If you constantly have to deal with hair loss, low sex drive, sudden loss of muscle… it's going to wear you down.
9. Bad Memory
We know that memory declines as you age – and so does testosterone. Is it just a coincidence?
Higher testosterone levels in midlife have been linked to better-preserved brain tissue. In older men, higher testosterone is linked with better performance in cognitive exams.
The Harvard Medical Journal noted that this could mean that testosterone supplements can help older men retain memory.
Osteoporosis is a medical condition in which bones get brittle and are prone to breaking. It usually results from a loss of tissue prompted by hormonal changes or calcium/Vitamin D deficiency.

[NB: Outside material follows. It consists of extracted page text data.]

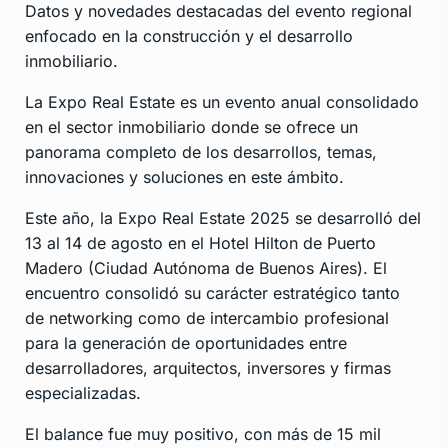
Datos y novedades destacadas del evento regional
enfocado en la construcción y el desarrollo
inmobiliario.
La Expo Real Estate es un evento anual consolidado
en el sector inmobiliario donde se ofrece un
panorama completo de los desarrollos, temas,
innovaciones y soluciones en este ámbito.
Este año, la Expo Real Estate 2025 se desarrolló del
13 al 14 de agosto en el Hotel Hilton de Puerto
Madero (Ciudad Autónoma de Buenos Aires). El
encuentro consolidó su carácter estratégico tanto
de networking como de intercambio profesional
para la generación de oportunidades entre
desarrolladores, arquitectos, inversores y firmas
especializadas.
El balance fue muy positivo, con más de 15 mil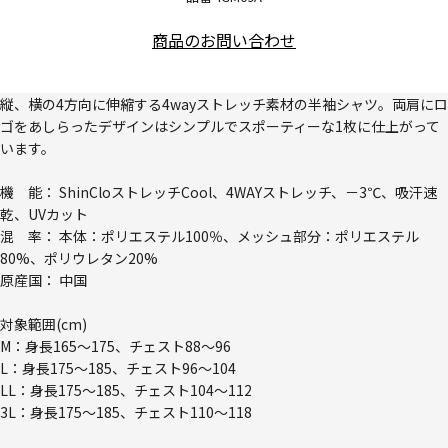
商品のお問い合わせ
縦、横の4方向に伸縮する4wayストレッチ素材の半袖シャツ。両肩にロ
ゴをあしらったデザインはシンプルでスポーティーな1枚に仕上がって
います。
機 能： ShinCloストレッチCool、4WAYストレッチ、－3℃、吸汗速
乾、UVカット
混 率： 本体：ポリエステル100％、メッシュ部分：ポリエステル
80%、ポリウレタン20%
原産国： 中国
対象範囲(cm)
M：身長165～175、チェスト88～96
L：身長175～185、チェスト96～104
LL：身長175～185、チェスト104～112
3L：身長175～185、チェスト110～118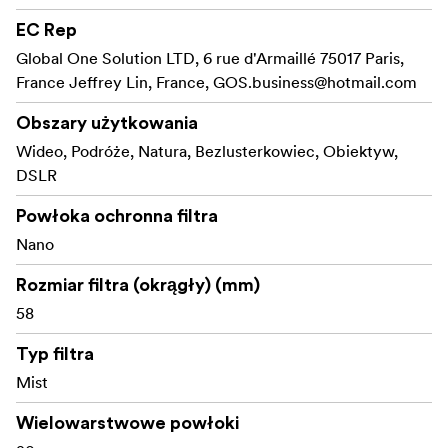
EC Rep
Global One Solution LTD, 6 rue d'Armaillé 75017 Paris,
France Jeffrey Lin, France,
GOS.business@hotmail.com
Obszary użytkowania
Wideo, Podróże, Natura, Bezlusterkowiec, Obiektyw,
DSLR
Powłoka ochronna filtra
Nano
Rozmiar filtra (okrągły) (mm)
58
Typ filtra
Mist
Wielowarstwowe powłoki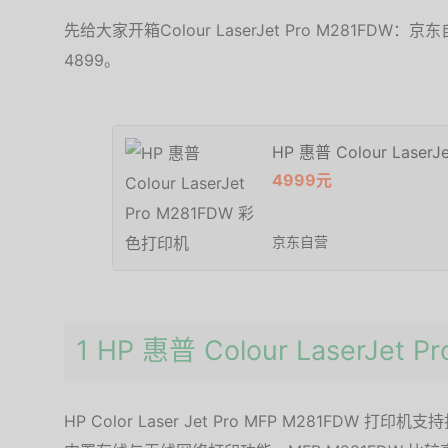
先给大家开箱Colour LaserJet Pro M281FDW：
4899。
HP 惠普 Colour Lase
4999元
京东自营
1 HP 惠普 Colour LaserJet 
HP Color Laser Jet Pro MFP M281FD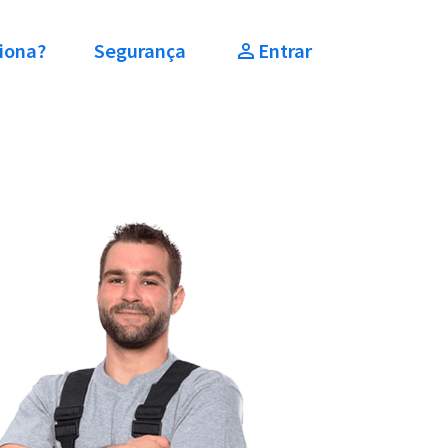
iona?
Segurança
Entrar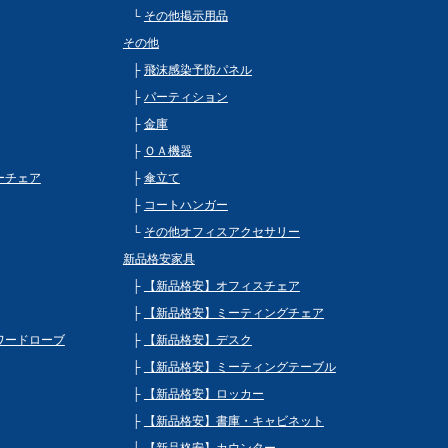
その他掲示用品
その他
飛沫感染予防パネル
パーティション
金庫
ＯＡ機器
ビーチェア
傘立て
コートハンガー
その他オフィスアクセサリー
新品格安家具
【新品格安】オフィスチェア
【新品格安】ミーティングチェア
 ワードローブ
【新品格安】デスク
【新品格安】ミーティングテーブル
【新品格安】ロッカー
【新品格安】書庫・キャビネット
【新品格安】カウンター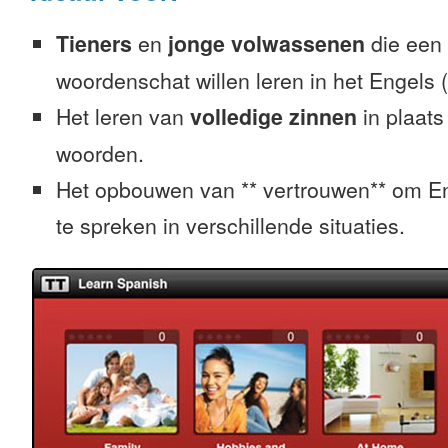
Tieners
en
jonge volwassenen
die een 
woordenschat willen leren in het Engels 
Het leren van
volledige zinnen
in plaats
woorden.
Het opbouwen van ** vertrouwen** om E
te spreken in verschillende situaties.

Osteoporosis in men usually has to do with low testosterone.
How does testosterone figure in? It's converted into estradiol in the bones. This helps mitigate bone absorption and retain mass. Hypogonadal men (men with dysfunctional testicles) are documented to be at a higher risk for Osteoporosis.
Summary – Low Testosterone
- No morning wood
- Smaller balls
- Low sperm count
- Poor sex drive
- Losing hair
- Muscle loss
- Feeling tired all the time
- Bad memory
Low testosterone is a serious condition. One that can lead to men having one (or several) equally dangerous symptoms. Keep an eye on these, gentlemen. It's for your own good!